DATA IN THIS EXERCISE:
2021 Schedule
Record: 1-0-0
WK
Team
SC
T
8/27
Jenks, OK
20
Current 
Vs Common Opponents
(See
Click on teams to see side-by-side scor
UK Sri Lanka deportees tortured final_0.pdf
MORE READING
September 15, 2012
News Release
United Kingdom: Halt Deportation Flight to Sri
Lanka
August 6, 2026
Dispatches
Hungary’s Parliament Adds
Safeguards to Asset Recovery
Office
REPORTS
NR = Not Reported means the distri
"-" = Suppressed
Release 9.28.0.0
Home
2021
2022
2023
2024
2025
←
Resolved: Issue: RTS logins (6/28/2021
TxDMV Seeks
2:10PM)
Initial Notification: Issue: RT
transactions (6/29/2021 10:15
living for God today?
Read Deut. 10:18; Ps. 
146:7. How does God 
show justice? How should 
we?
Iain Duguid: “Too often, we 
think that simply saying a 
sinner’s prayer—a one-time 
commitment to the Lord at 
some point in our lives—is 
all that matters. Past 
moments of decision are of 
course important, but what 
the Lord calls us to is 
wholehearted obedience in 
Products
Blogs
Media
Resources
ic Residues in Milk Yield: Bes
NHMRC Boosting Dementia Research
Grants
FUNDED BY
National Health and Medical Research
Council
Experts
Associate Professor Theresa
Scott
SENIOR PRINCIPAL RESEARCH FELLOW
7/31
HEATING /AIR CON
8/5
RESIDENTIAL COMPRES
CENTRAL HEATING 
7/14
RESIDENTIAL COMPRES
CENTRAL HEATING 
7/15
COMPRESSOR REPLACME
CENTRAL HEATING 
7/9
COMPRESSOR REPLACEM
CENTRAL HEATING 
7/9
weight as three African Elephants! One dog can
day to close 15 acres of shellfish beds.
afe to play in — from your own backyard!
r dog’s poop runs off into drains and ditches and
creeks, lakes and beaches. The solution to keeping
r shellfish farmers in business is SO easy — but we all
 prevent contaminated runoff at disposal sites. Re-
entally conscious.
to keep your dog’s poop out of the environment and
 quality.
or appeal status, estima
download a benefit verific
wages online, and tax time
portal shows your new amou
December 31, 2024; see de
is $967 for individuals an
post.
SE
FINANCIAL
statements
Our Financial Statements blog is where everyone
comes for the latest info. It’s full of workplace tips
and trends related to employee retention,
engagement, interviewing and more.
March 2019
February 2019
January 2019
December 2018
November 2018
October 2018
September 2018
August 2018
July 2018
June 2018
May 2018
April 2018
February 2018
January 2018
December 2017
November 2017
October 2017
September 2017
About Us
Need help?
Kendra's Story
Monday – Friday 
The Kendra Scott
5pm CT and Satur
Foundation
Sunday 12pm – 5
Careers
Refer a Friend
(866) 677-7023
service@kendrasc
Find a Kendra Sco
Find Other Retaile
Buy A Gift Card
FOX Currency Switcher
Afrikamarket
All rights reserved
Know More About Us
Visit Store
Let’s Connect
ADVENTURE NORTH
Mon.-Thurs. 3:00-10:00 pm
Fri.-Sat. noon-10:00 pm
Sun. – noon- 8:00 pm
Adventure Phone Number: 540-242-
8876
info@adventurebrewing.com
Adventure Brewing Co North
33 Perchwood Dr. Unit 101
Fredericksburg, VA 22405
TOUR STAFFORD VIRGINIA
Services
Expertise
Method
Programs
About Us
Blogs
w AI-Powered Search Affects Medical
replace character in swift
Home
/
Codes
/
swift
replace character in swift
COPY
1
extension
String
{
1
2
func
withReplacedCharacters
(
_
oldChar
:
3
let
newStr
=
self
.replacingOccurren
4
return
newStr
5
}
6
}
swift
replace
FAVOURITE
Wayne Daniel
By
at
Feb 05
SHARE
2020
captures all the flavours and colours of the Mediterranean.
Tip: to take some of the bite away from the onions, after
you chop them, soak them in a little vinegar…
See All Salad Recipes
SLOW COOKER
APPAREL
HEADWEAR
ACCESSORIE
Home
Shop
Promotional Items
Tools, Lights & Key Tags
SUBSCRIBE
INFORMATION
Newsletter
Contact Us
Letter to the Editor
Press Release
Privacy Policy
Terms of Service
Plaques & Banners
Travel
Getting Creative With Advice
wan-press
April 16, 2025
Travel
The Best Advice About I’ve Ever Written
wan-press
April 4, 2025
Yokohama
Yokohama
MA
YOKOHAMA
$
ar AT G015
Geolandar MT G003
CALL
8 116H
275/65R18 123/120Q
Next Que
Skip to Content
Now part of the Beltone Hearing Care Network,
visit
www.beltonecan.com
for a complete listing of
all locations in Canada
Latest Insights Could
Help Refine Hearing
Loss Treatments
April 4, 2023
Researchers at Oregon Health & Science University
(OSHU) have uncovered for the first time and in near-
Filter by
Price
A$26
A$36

WHAT TO DO:
Down to the last line, reproduce the entries above precisely.

RESULT BELOW:
2021 Schedule
Record: 1-0-0
WK
Team
SC
T
8/27
Jenks, OK
20
Current 
Vs Common Opponents
(See
Click on teams to see side-by-side scor
UK Sri Lanka deportees tortured final_0.pdf
MORE READING
September 15, 2012
News Release
United Kingdom: Halt Deportation Flight to Sri
Lanka
August 6, 2026
Dispatches
Hungary’s Parliament Adds
Safeguards to Asset Recovery
Office
REPORTS
NR = Not Reported means the distri
"-" = Suppressed
Release 9.28.0.0
Home
2021
2022
2023
2024
2025
←
Resolved: Issue: RTS logins (6/28/2021
TxDMV Seeks
2:10PM)
Initial Notification: Issue: RT
transactions (6/29/2021 10:15
living for God today?
Read Deut. 10:18; Ps. 
146:7. How does God 
show justice? How should 
we?
Iain Duguid: “Too often, we 
think that simply saying a 
sinner’s prayer—a one-time 
commitment to the Lord at 
some point in our lives—is 
all that matters. Past 
moments of decision are of 
course important, but what 
the Lord calls us to is 
wholehearted obedience in 
Products
Blogs
Media
Resources
ic Residues in Milk Yield: Bes
NHMRC Boosting Dementia Research
Grants
FUNDED BY
National Health and Medical Research
Council
Experts
Associate Professor Theresa
Scott
SENIOR PRINCIPAL RESEARCH FELLOW
7/31
HEATING /AIR CON
8/5
RESIDENTIAL COMPRES
CENTRAL HEATING 
7/14
RESIDENTIAL COMPRES
CENTRAL HEATING 
7/15
COMPRESSOR REPLACME
CENTRAL HEATING 
7/9
COMPRESSOR REPLACEM
CENTRAL HEATING 
7/9
weight as three African Elephants! One dog can
day to close 15 acres of shellfish beds.
afe to play in — from your own backyard!
r dog’s poop runs off into drains and ditches and
creeks, lakes and beaches. The solution to keeping
r shellfish farmers in business is SO easy — but we all
 prevent contaminated runoff at disposal sites. Re-
entally conscious.
to keep your dog’s poop out of the environment and
 quality.
or appeal status, estima
download a benefit verific
wages online, and tax time
portal shows your new amou
December 31, 2024; see de
is $967 for individuals an
post.
SE
FINANCIAL
statements
Our Financial Statements blog is where everyone
comes for the latest info. It’s full of workplace tips
and trends related to employee retention,
engagement, interviewing and more.
March 2019
February 2019
January 2019
December 2018
November 2018
October 2018
September 2018
August 2018
July 2018
June 2018
May 2018
April 2018
February 2018
January 2018
December 2017
November 2017
October 2017
September 2017
About Us
Need help?
Kendra's Story
Monday – Friday 
The Kendra Scott
5pm CT and Satur
Foundation
Sunday 12pm – 5
Careers
Refer a Friend
(866) 677-7023
service@kendrasc
Find a Kendra Sco
Find Other Retaile
Buy A Gift Card
FOX Currency Switcher
Afrikamarket
All rights reserved
Know More About Us
Visit Store
Let’s Connect
ADVENTURE NORTH
Mon.-Thurs. 3:00-10:00 pm
Fri.-Sat. noon-10:00 pm
Sun. – noon- 8:00 pm
Adventure Phone Number: 540-242-
8876
info@adventurebrewing.com
Adventure Brewing Co North
33 Perchwood Dr. Unit 101
Fredericksburg, VA 22405
TOUR STAFFORD VIRGINIA
Services
Expertise
Method
Programs
About Us
Blogs
w AI-Powered Search Affects Medical
replace character in swift
Home
/
Codes
/
swift
replace character in swift
COPY
1
extension
String
{
1
2
func
withReplacedCharacters
(
_
oldChar
:
3
let
newStr
=
self
.replacingOccurren
4
return
newStr
5
}
6
}
swift
replace
FAVOURITE
Wayne Daniel
By
at
Feb 05
SHARE
2020
captures all the flavours and colours of the Mediterranean.
Tip: to take some of the bite away from the onions, after
you chop them, soak them in a little vinegar…
See All Salad Recipes
SLOW COOKER
APPAREL
HEADWEAR
ACCESSORIE
Home
Shop
Promotional Items
Tools, Lights & Key Tags
SUBSCRIBE
INFORMATION
Newsletter
Contact Us
Letter to the Editor
Press Release
Privacy Policy
Terms of Service
Plaques & Banners
Travel
Getting Creative With Advice
wan-press
April 16, 2025
Travel
The Best Advice About I’ve Ever Written
wan-press
April 4, 2025
Yokohama
Yokohama
MA
YOKOHAMA
$
ar AT G015
Geolandar MT G003
CALL
8 116H
275/65R18 123/120Q
Next Que
Skip to Content
Now part of the Beltone Hearing Care Network,
visit
www.beltonecan.com
for a complete listing of
all locations in Canada
Latest Insights Could
Help Refine Hearing
Loss Treatments
April 4, 2023
Researchers at Oregon Health & Science University
(OSHU) have uncovered for the first time and in near-
Filter by
Price
A$26
A$36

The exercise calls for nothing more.